Agora é a autora - «A..., LDA» - que discorda, e pede «revista» do decidido no acórdão do tribunal de apelação, apontando-lhe «erro de julgamento de direito», pedindo a sua revogação e a manutenção do decidido em 1ª instância. Alega que o acórdão extravasa as fronteiras da distinção entre matéria de facto e matéria de direito, imiscuindo-se indevidamente naquela, e erra ao entender que «a sua proposta foi bem excluída» por não ter apresentado os «custos unitários dos 3 supervisores», e que isso tinha implicação ao nível dos «atributos essenciais exigidos à proposta ou dos seus termos ou condições».

Compulsados os autos, importa apreciar «preliminar e sumariamente», como compete a esta Formação, se estão verificados os «pressupostos» de admissibilidade do recurso de revista - referidos no citado artigo 150º do CPTA - ou seja, se está em causa uma questão que «pela sua relevância jurídica ou social» assume «importância fundamental», ou se a sua apreciação por este Supremo Tribunal é «claramente necessária para uma melhor aplicação do direito».

Feita tal apreciação, cremos que a presente pretensão de revista deverá ser admitida. Na verdade, está em causa a correcta subsunção da concreta factualidade apurada ao regime jurídico da exclusão das propostas ao abrigo do artigo 146º, nº2 alínea o), do CCP, por referência aos artigos 57º, nº1 alíneas b) e c), 70º, nº2 alínea a), também do CCP, o que se nucleariza, no caso, em saber se a falta de indicação dos preços para o quadro mínimo de 3 supervisores configura, em bom rigor, uma patologia ao nível dos atributos da proposta, ou, dos termos ou condições que lhe são exigidas.

A «questão», no presente caso, apresenta-se de resolução significativamente complexa como desde logo o evidencia a decisão jurídica diametralmente oposta dos tribunais de instância. Trata-se de complexidade acima do comum sobre a solução de uma questão jurídica que surge com relativa frequência no universo da «contratação pública», e que encontra no acórdão recorrido uma solução jurídica susceptível das críticas que lhe são dirigidas nas alegações de revista, impondo-se, por conseguinte, o seu esclarecimento por parte deste Supremo Tribunal.
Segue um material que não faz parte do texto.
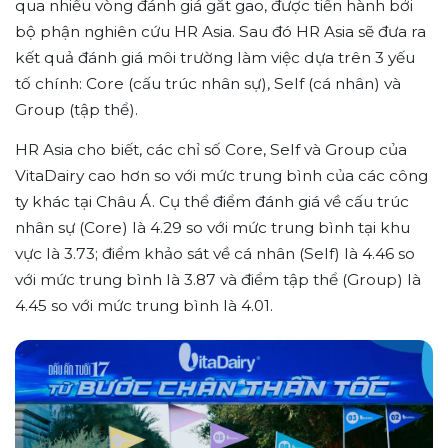
qua nhiều vòng đánh giá gắt gao, được tiến hành bởi
bộ phận nghiên cứu HR Asia. Sau đó HR Asia sẽ đưa ra
kết quả đánh giá môi trường làm việc dựa trên 3 yếu
tố chính: Core (cấu trúc nhân sự), Self (cá nhân) và
Group (tập thể).
HR Asia cho biết, các chỉ số Core, Self và Group của
VitaDairy cao hơn so với mức trung bình của các công
ty khác tại Châu Á. Cụ thể điểm đánh giá về cấu trúc
nhân sự (Core) là 4.29 so với mức trung bình tại khu
vực là 3.73; điểm khảo sát về cá nhân (Self) là 4.46 so
với mức trung bình là 3.87 và điểm tập thể (Group) là
4.45 so với mức trung bình là 4.01.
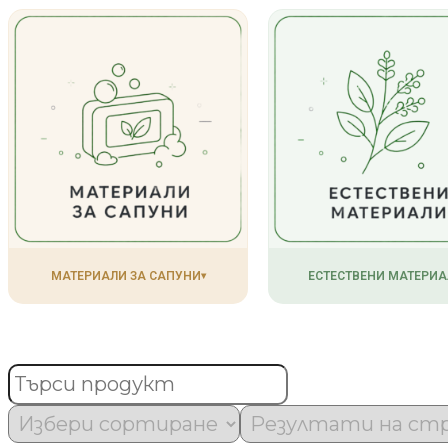
МАТЕРИАЛИ ЗА САПУНИ
ЕСТЕСТВЕНИ МАТЕРИА
▾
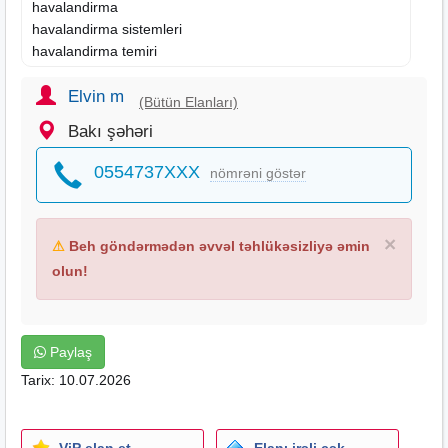
havalandirma
havalandirma sistemleri
havalandirma temiri
havalandirma muherriki
havalandirma isleri
Elvin m
(Bütün Elanları)
Bakı şəhəri
0554737XXX
nömrəni göstər
×
⚠
Beh göndərmədən əvvəl təhlükəsizliyə əmin
olun!
Paylaş
Tarix: 10.07.2026
ViP elan et
Elanı irəli çək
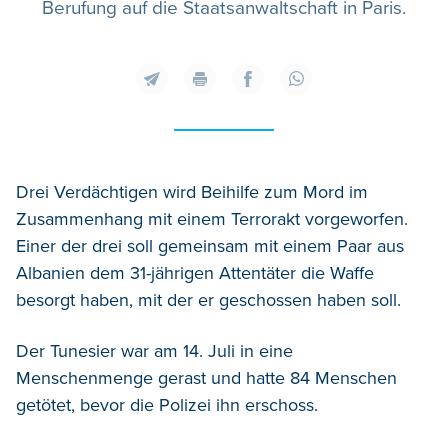
Berufung auf die Staatsanwaltschaft in Paris.
Drei Verdächtigen wird Beihilfe zum Mord im
Zusammenhang mit einem Terrorakt vorgeworfen.
Einer der drei soll gemeinsam mit einem Paar aus
Albanien dem 31-jährigen Attentäter die Waffe
besorgt haben, mit der er geschossen haben soll.
Der Tunesier war am 14. Juli in eine
Menschenmenge gerast und hatte 84 Menschen
getötet, bevor die Polizei ihn erschoss.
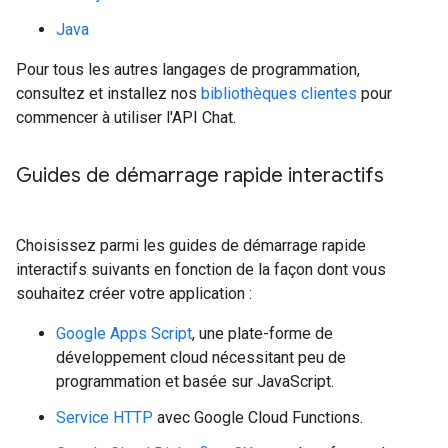
Java
Pour tous les autres langages de programmation,
consultez et installez nos
bibliothèques clientes
pour
commencer à utiliser l'API Chat.
Guides de démarrage rapide interactifs
Choisissez parmi les guides de démarrage rapide
interactifs suivants en fonction de la façon dont vous
souhaitez créer votre application :
Google Apps Script
, une plate-forme de
développement cloud nécessitant peu de
programmation et basée sur JavaScript.
Service HTTP
avec Google Cloud Functions.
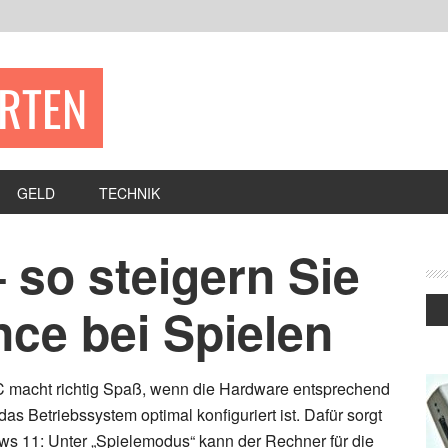
ERTEN
GELD
TECHNIK
 so steigern Sie
ce bei Spielen
 macht richtig Spaß, wenn die Hardware entsprechend
das Betriebssystem optimal konfiguriert ist. Dafür sorgt
ows 11: Unter „Spielemodus“ kann der Rechner für die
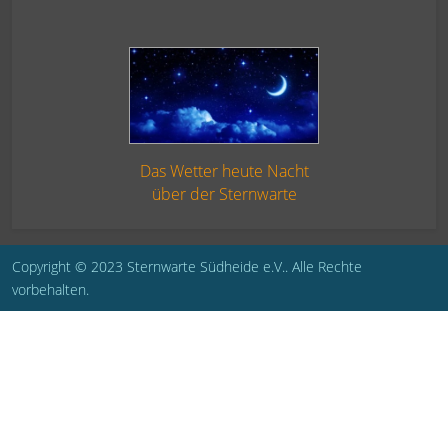
Das Wetter heute Nacht
über der Sternwarte
Copyright © 2023 Sternwarte Südheide e.V.. Alle Rechte
vorbehalten.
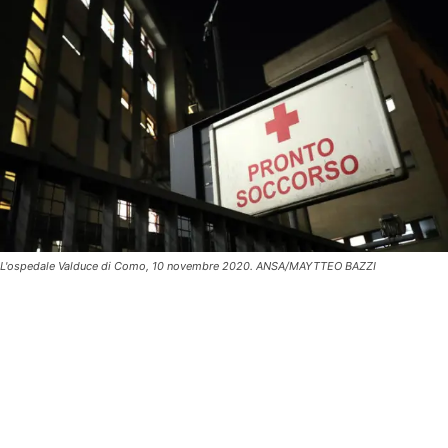
L'ospedale Valduce di Como, 10 novembre 2020. ANSA/MAYTTEO BAZZI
Assim, e sem mais delongas, quer em nome da necessidade de esclarecer, e solidificar, a decisão jurídica da referida questão, quer em nome da importância fundamental que lhe assiste, é de admitir a presente revista.

Nestes termos, e de harmonia com o disposto no artigo 150º do CPTA, acordam os juízes desta formação em admitir a revista.

Sem custas.

Lisboa, 25 de Janeiro de 2024. - José Veloso (relator) – Teresa de Sousa – Fonseca da Paz.